Comecemos pelo princípio... De onde surgiu a ligação de Bruno Gens ao FM? Ora, conforme grande parte dos 'viciados' neste título, a história nasce no 'velhinho' Championship Manager: "Já jogo desde o CM, desde pequeno, na altura quando só havia a Liga inglesa. Sempre fui pouco crítico da base de dados do jogo, até há uns três anos. Lembrei-me de ir ao fórum da Sports Interactive, a fazer críticas a essa parte e eles convidaram-me a integrar a equipa de Portugal, que era liderada pelo José Guilherme Chieira. Em 2016, ele decidiu sair, por estar ocupado com a sua profissão (é scout profissional do FC Porto), e eu e o Carlos Bessa tomámos conta da base de dados portuguesa", começa por dizer-nos.

Ainda que seja 'head researcher' (HR), Bruno Gens também faz trabalho de campo, tendo a seu cargo várias equipas. "Faço researching de variados clubes, por exemplo o Benfica, mas também da minha equipa local, o Cova da Piedade. Faço o trabalho normal de researcher, apesar de ser o coordenador. Também tomo conta de quase todas as equipas da Liga, menos Chaves e Feirense. Para além dessas, ainda sigo umas cinco da Segunda Liga que não têm researcher, e mais umas quantas do CPP, que estão na mesma situação, especialmente por serem próximas de mim. Como são 120 equipas jogáveis (mais distritais), não podemos ter researcher para todas. Tive de me desdobrar em muitas. Isto em termos de atributos. Em termos de transferências e contratos o outro HR tomava conta dessas funções na Primeira. Muitas equipas, como têm canais Youtube com jogos, ajudam-nos imenso. Claro que, no fim, os valores são todos discutidos com a equipa toda. Nunca faço nada sem pedir feedback. Mesmo sendo eu um dos coordenadores. Quantas mais avaliações, melhor", explica.

E como é a vida de um HR do Football Manager? Quantos jogos está 'obrigado' a assistir? "Não sei, não sei... É que eu depois vou gravando jogos todos na SportTV e vou vendo, para lá dos que vejo ao vivo. No mínimo vejo quatro jogos ao vivo por fim-de-semana, incluíndo juniores", revela.

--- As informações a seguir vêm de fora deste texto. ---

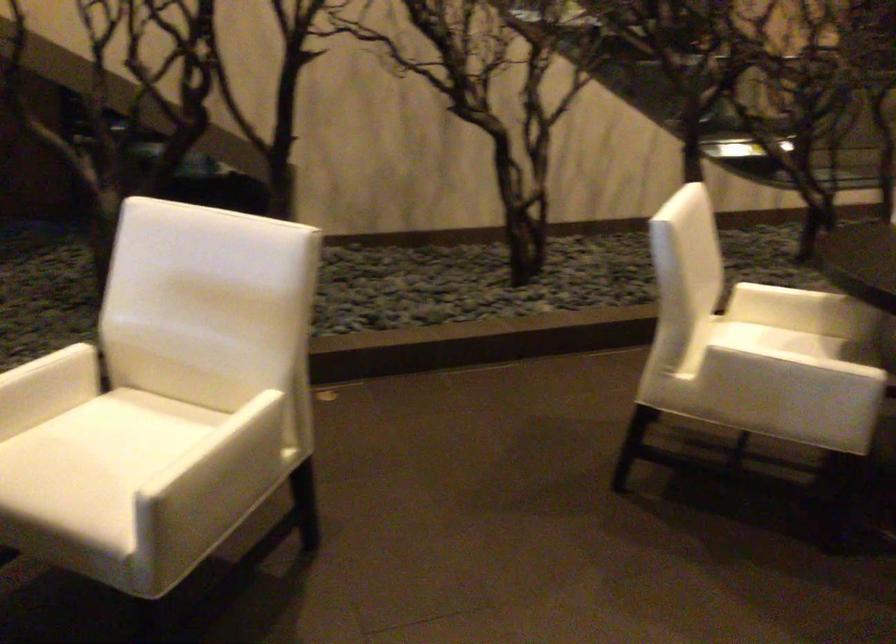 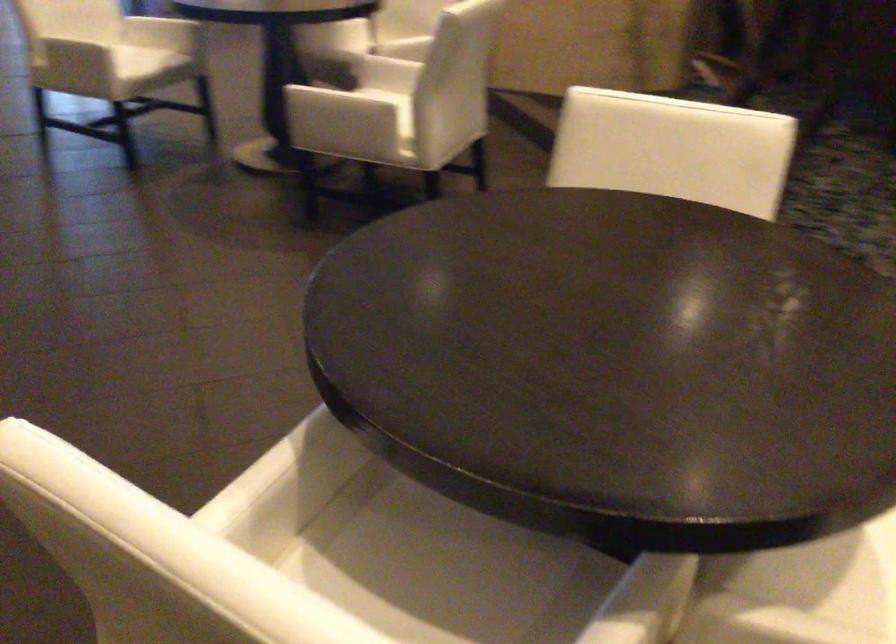 Locate, in the second image, the point that corresponds to point 692,232 in the first image.

(673, 149) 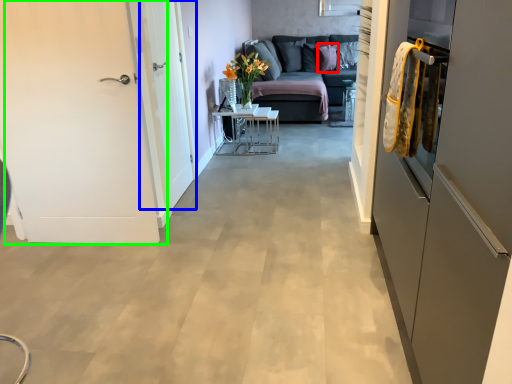 Question: Based on their relative distances, which object is farther from pillow (highlighted by a red box)? Choose from door (highlighted by a blue box) and door (highlighted by a green box).

Choices:
 (A) door
 (B) door

Answer: (B) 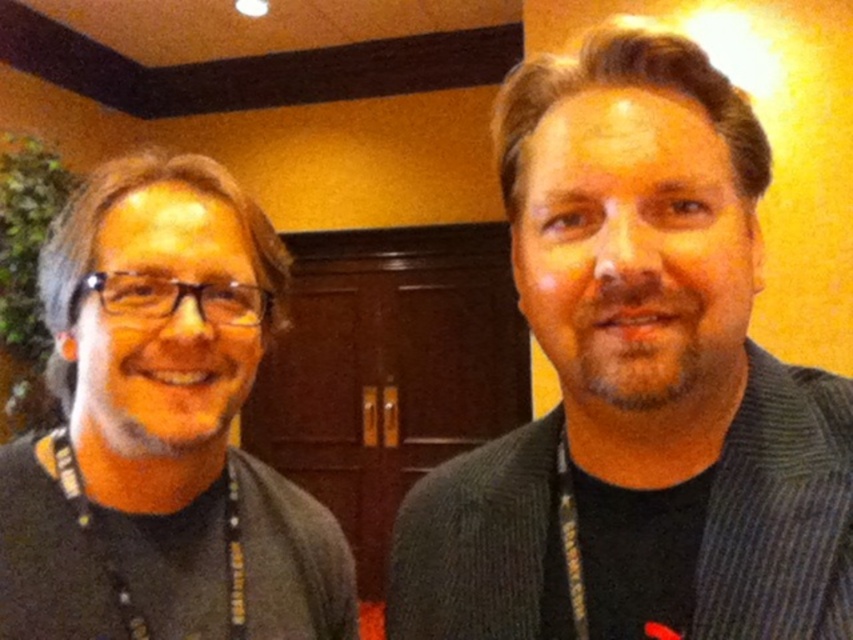 You are at a conference and need to identify two people based on their clothing. The first person has matte black glasses at left, and the second has a dark gray sweater at right. Which person is standing to the right of the other?

The dark gray sweater at right is to the right of the matte black glasses at left, so the person with the dark gray sweater at right is standing to the right of the person with the matte black glasses at left.

You are organizing a photo shoot and need to ensure that the dark gray sweater at right and the matte black glasses at left are visible in the frame. Based on their sizes, which object should you focus on first to ensure it doesn

The dark gray sweater at right has a larger size compared to the matte black glasses at left, so you should focus on the dark gray sweater at right first to ensure it is properly framed before adjusting for the smaller matte black glasses at left. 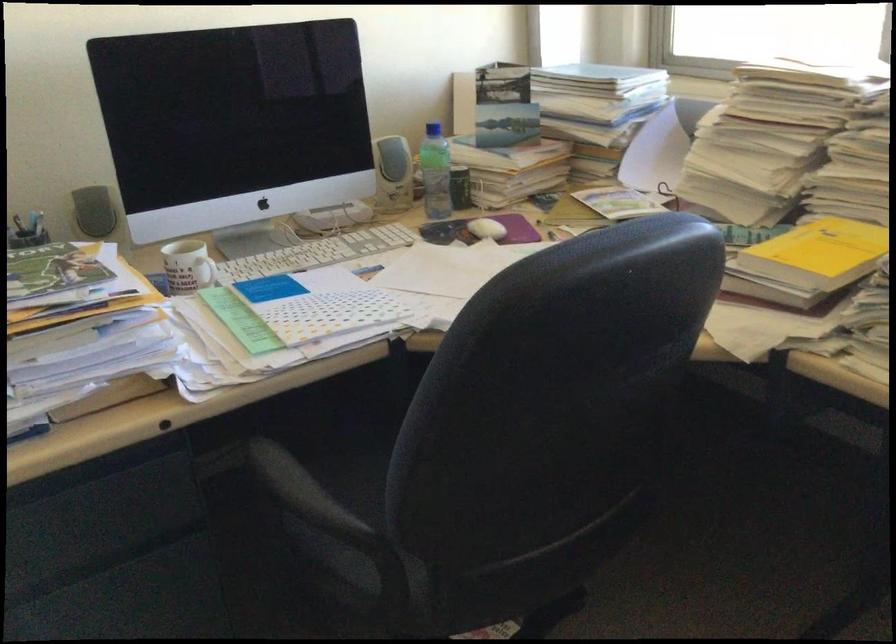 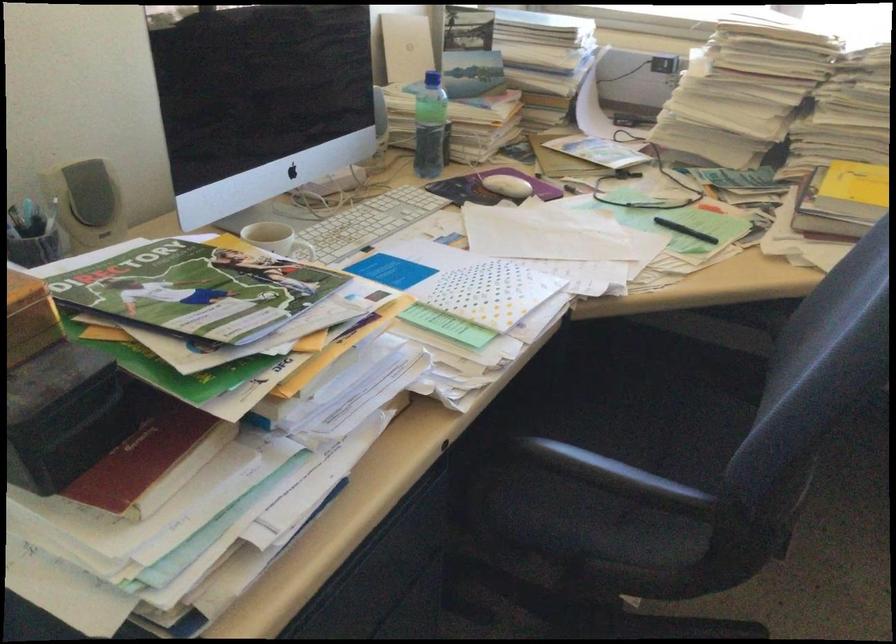 Find the pixel in the second image that matches the point at 421,169 in the first image.

(428, 126) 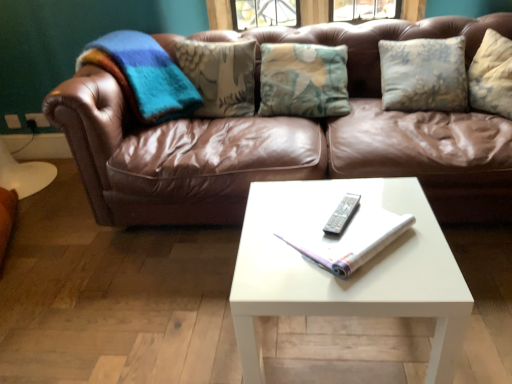 Image resolution: width=512 pixels, height=384 pixels. Identify the location of free location to the right of silver metallic remote at center. (373, 217). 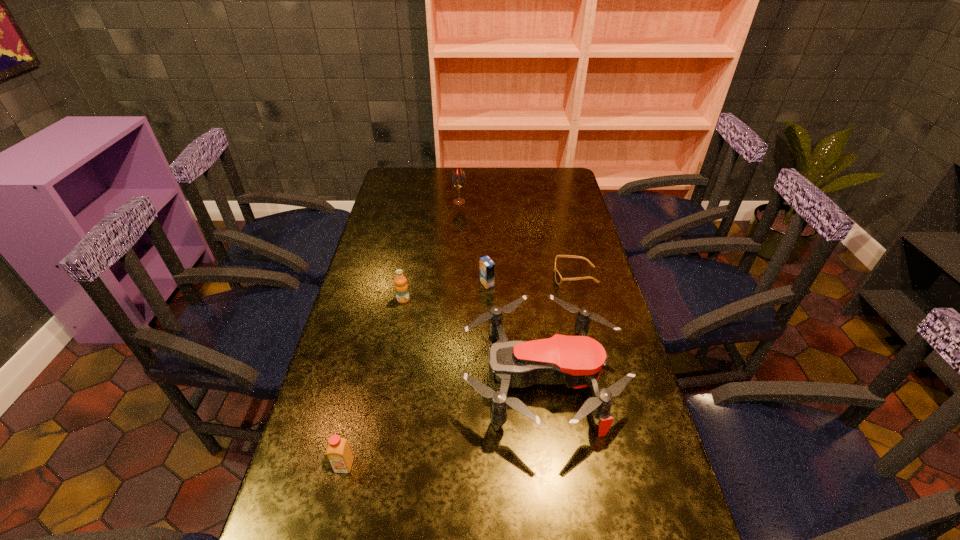 At what (x,y) coordinates should I click in order to perform the action: click on vacant space that is in between the leftmost object and the wineglass. Please return your answer as a coordinate pair (x, y). The width and height of the screenshot is (960, 540). Looking at the image, I should click on (402, 334).

Find the location of a particular element. The height and width of the screenshot is (540, 960). empty space that is in between the third nearest object and the shortest orange_juice is located at coordinates (445, 292).

The width and height of the screenshot is (960, 540). What are the coordinates of `free spot between the leftmost orange_juice and the farthest orange_juice` in the screenshot? It's located at (416, 374).

Identify which object is the fifth nearest to the sunglasses. Please provide its 2D coordinates. Your answer should be formatted as a tuple, i.e. [(x, y)], where the tuple contains the x and y coordinates of a point satisfying the conditions above.

[(338, 451)]

This screenshot has width=960, height=540. In order to click on the fifth closest object to the sunglasses in this screenshot , I will do pos(338,451).

Identify which orange_juice is the second closest to the shortest orange_juice. Please provide its 2D coordinates. Your answer should be formatted as a tuple, i.e. [(x, y)], where the tuple contains the x and y coordinates of a point satisfying the conditions above.

[(338, 451)]

This screenshot has height=540, width=960. Identify the location of the closest orange_juice to the drone. (487, 267).

At what (x,y) coordinates should I click in order to perform the action: click on free spot that satisfies the following two spatial constraints: 1. on the front-facing side of the shortest object; 2. on the front side of the rightmost orange_juice. Please return your answer as a coordinate pair (x, y). The width and height of the screenshot is (960, 540). Looking at the image, I should click on (577, 284). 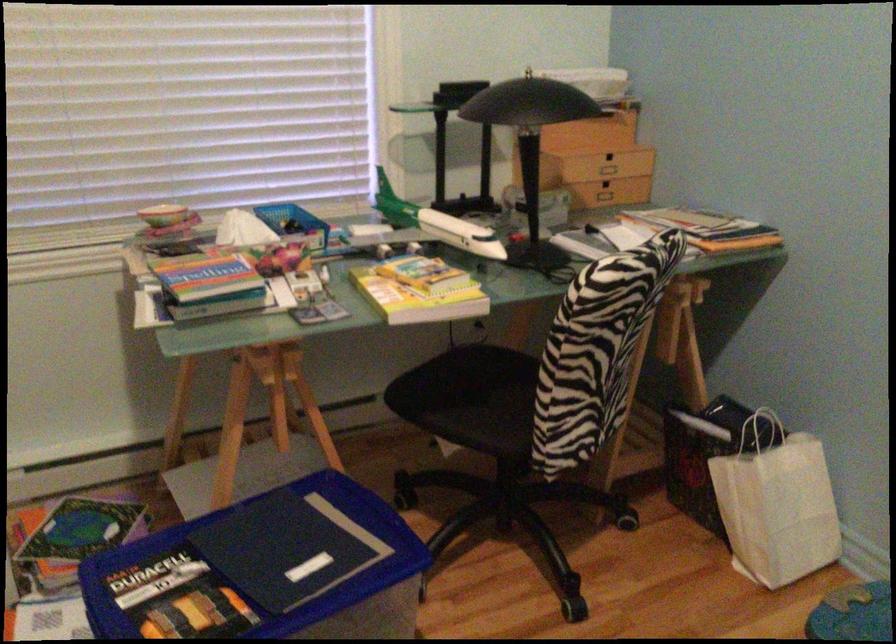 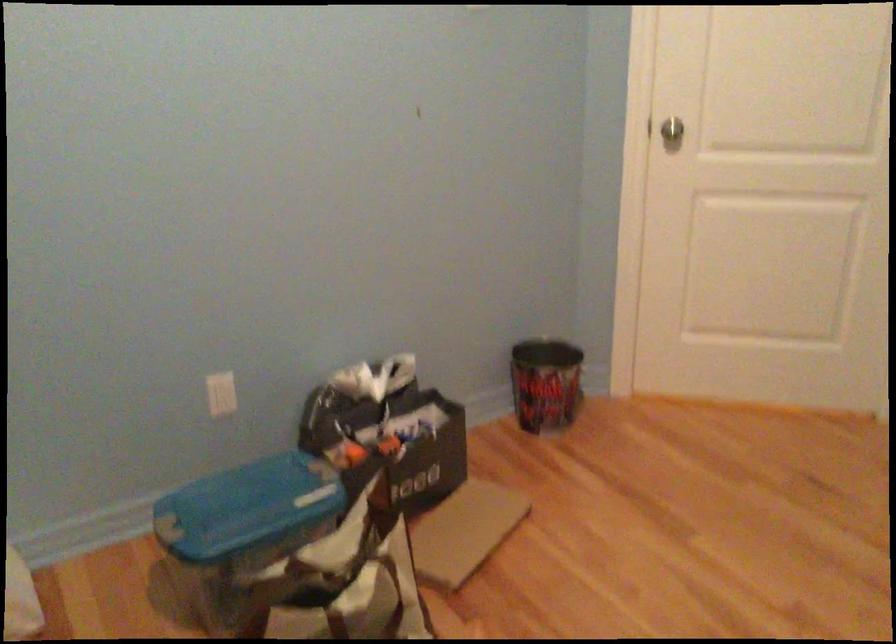 First-person continuous shooting, in which direction is the camera rotating?

The camera rotated toward right-down. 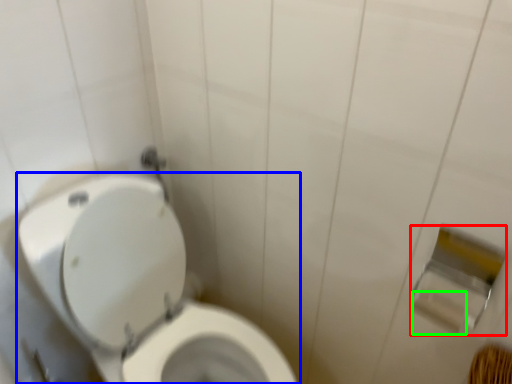 Question: Which object is positioned closest to toilet paper (highlighted by a red box)? Select from toilet (highlighted by a blue box) and toilet paper (highlighted by a green box).

Choices:
 (A) toilet
 (B) toilet paper

Answer: (B) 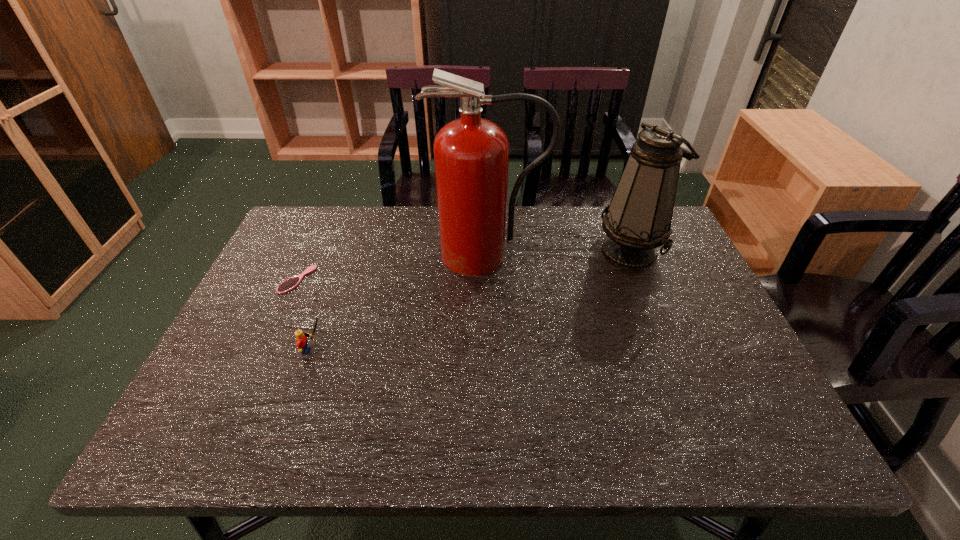 Locate an element on the screen. Image resolution: width=960 pixels, height=540 pixels. vacant space at the far left corner of the desktop is located at coordinates (311, 250).

Where is `vacant area that lies between the second shortest object and the leftmost object`? The height and width of the screenshot is (540, 960). vacant area that lies between the second shortest object and the leftmost object is located at coordinates (305, 315).

This screenshot has height=540, width=960. I want to click on free space that is in between the fire extinguisher and the rightmost object, so click(559, 252).

This screenshot has width=960, height=540. In order to click on empty space between the third tallest object and the third shortest object in this screenshot , I will do `click(472, 300)`.

You are a GUI agent. You are given a task and a screenshot of the screen. Output one action in this format:
    pyautogui.click(x=<x>, y=<y>)
    Task: Click on the free space between the leftmost object and the tallest object
    The height and width of the screenshot is (540, 960).
    Given the screenshot: What is the action you would take?
    pyautogui.click(x=393, y=267)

Como é 'desenhada' a equipa

Com uma equipa composta por 80 a 90 elementos, Bruno Gens aproveitou também para nos explicar como tudo se processa a nível de organização. "A equipa de pesquisa tem dois head researchers, eu e o Carlos Bessa. Depois temos dois tipos de researchers, os de clube e os gerais. Os de clube seguem de um até três clubes em específico, sabem as novidades de perto e tratam dos atributos dos jogadores. Já os gerais geralmente não acompanham um clube em específico, mas tratam de transferências de clubes que não tenham researchers. Aí o foco é mais na distrital e alguns do CPP. Também temos um analista em exclusivo para guarda redes das ligas profissionais, o Roberto Rivelino do site Mundo dos Guarda-redes (mundodosguardaredes.pt)", disse.

E se o leitor quiser, como os 80 a 90 elementos que atualmente compõem a equipa, ajudar a melhorar a base de dados do FM? "Temos um email que serve para fazer a recruta, as pessoas vão enviando os seus dados e que equipas pretendem seguir. Se tivermos vagas e tivermos interesse nessas pessoas, convidámos a integrar a equipa", explica, revelando que a sua equipa está sempre a trabalhar, ainda que "mais a sério é desde abril até setembro".